Immediately there is an undeniable confidence to this album. The titular track unfolds slowly and is teasingly evasive. It gives barely anything away about what to expect of the rest of the album. We are reminded afresh of what we liked about Boys & Girls – roots-y harmonies, summery vibes, and unquestionable class – but all used sparingly. It’s a soulful, steady ascent, in which Brittany Howard’s voice is deliberately restrained, floating above late-to-arrive strings. Don’t Wanna Fight No More packs a little punch, then, when an electric riff introduces some slick and simple guitar work from Heath Fogg. It’s all well and good so far. Now, please forgive me for being microscopic briefly; 0.38 seconds in, and Howard’s voice screeches in, right to the pit of your stomach. I think my precise reaction was “Fuck.” The controlled rawness is arresting and I’m reminded about what was so compelling about their debut - Howard’s, for want of a better word, ludicrous voice. That’s not to say Howard is the overshadowing presence – the bass lines and tight riffs are super rich. They seem to have more space than on Boys and Girls; flecks of funk are allowed to bubble under the surface and signal what proves to be an insightfully kaleidoscopic album.

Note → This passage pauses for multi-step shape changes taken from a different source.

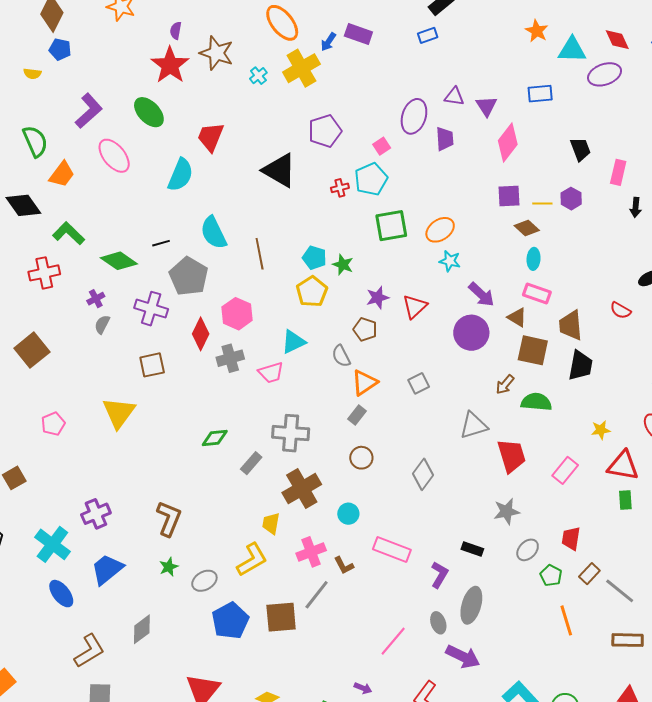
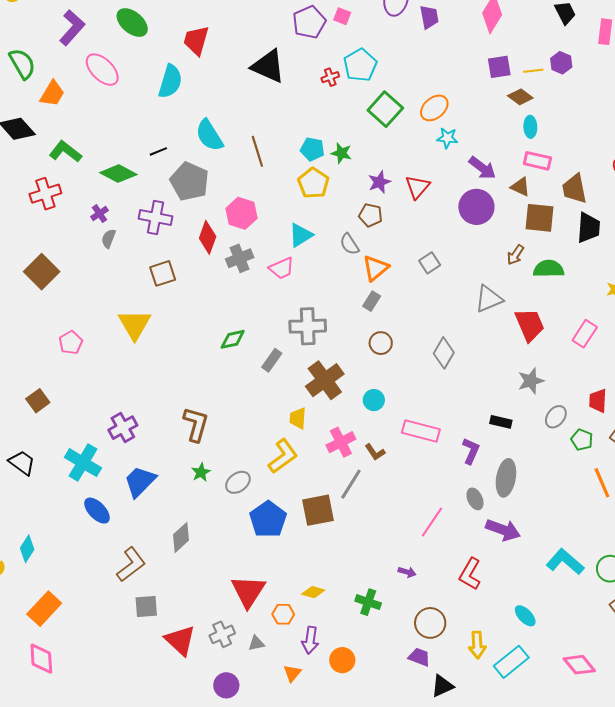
pink square: (382, 146) -> (342, 16), moved, turned -30
green square: (391, 226) -> (385, 109), turned -32

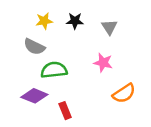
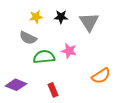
gray triangle: (109, 27) -> (89, 22), size x1.5
pink star: (103, 63) -> (69, 51), moved
purple diamond: (34, 96) -> (16, 85), moved

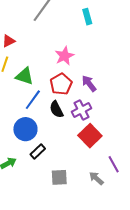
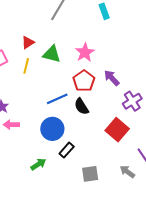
green triangle: (25, 76) -> (52, 54), moved
blue line: (33, 100) -> (57, 99), turned 35
purple cross: (82, 110) -> (132, 101), moved

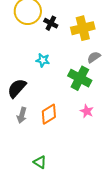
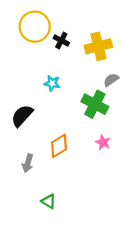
gray arrow: (22, 115) -> (28, 163), moved

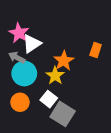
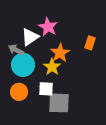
pink star: (19, 33) -> (48, 27), moved
white square: (49, 99) -> (46, 89), turned -35
gray square: (63, 114) -> (59, 103), turned -30

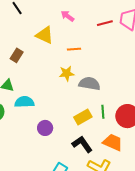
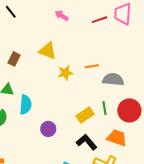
yellow triangle: (45, 35) -> (48, 51), moved
orange line: (74, 49) -> (92, 66), moved
gray semicircle: (89, 84) -> (113, 80), moved
cyan semicircle: (24, 102) -> (26, 105), turned 102

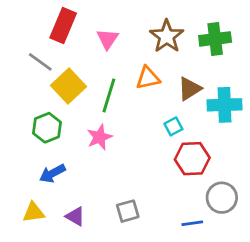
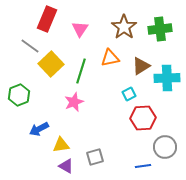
green hexagon: (47, 128) -> (19, 95), moved
yellow triangle: (34, 212) -> (61, 145), moved
purple triangle: (75, 216) -> (66, 166), moved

The next track, Dunes, takes us down another little avenue. The tempo is slowed and sniffs a little of Zeppelin for a moment, only to toy with some Rhythm and Blues later. Dunes, again, is rich with Howard’s vocals (warning: this will come up a bit). We get tinkering keyboard flourishes, which reverb and chime fading-out to echo the vibraphone that added depth to Don’t Wanna Fight No More. Future People is spinal. It conflates the roots-y rock and roll that is at the core of Alabama Shakes, with satisfyingly crunchy electric guitar, and Californian breezy summer riffs – the guiding force, obviously, Howard. Her falsetto is masterful and the chorus is forceful. The album twists again. Gimme All Your Love starts jazzy and hazy with a bursting, powerful chorus that develops into what is an immensely satisfying instrumental. Howard wrings through the speakers “Give me all your love”. Oh well, if you insist.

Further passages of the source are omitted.